**Prompt**
Find every line below with the string "мамы" and pick it out.
── Record extracts
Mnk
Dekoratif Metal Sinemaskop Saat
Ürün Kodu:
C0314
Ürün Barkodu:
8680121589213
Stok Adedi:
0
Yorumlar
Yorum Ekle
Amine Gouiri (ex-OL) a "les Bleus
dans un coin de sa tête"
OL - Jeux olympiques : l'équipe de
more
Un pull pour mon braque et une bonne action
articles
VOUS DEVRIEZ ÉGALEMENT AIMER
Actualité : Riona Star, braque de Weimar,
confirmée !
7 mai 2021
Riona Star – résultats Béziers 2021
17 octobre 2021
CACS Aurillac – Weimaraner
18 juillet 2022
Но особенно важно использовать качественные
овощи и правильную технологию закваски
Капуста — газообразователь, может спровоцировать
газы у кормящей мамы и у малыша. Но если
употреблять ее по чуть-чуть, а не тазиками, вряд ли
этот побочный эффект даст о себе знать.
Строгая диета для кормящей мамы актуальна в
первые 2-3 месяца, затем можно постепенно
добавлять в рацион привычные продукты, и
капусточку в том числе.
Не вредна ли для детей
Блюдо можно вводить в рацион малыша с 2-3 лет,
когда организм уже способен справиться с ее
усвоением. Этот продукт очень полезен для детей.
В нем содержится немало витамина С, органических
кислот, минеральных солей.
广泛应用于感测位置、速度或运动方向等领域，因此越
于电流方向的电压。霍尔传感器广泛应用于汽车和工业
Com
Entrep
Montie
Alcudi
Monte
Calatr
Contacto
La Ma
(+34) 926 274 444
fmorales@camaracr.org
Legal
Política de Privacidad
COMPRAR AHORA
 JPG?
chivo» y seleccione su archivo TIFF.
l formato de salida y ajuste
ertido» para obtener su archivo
────
**Answer**
газы у кормящей мамы и у малыша. Но если
Строгая диета для кормящей мамы актуальна в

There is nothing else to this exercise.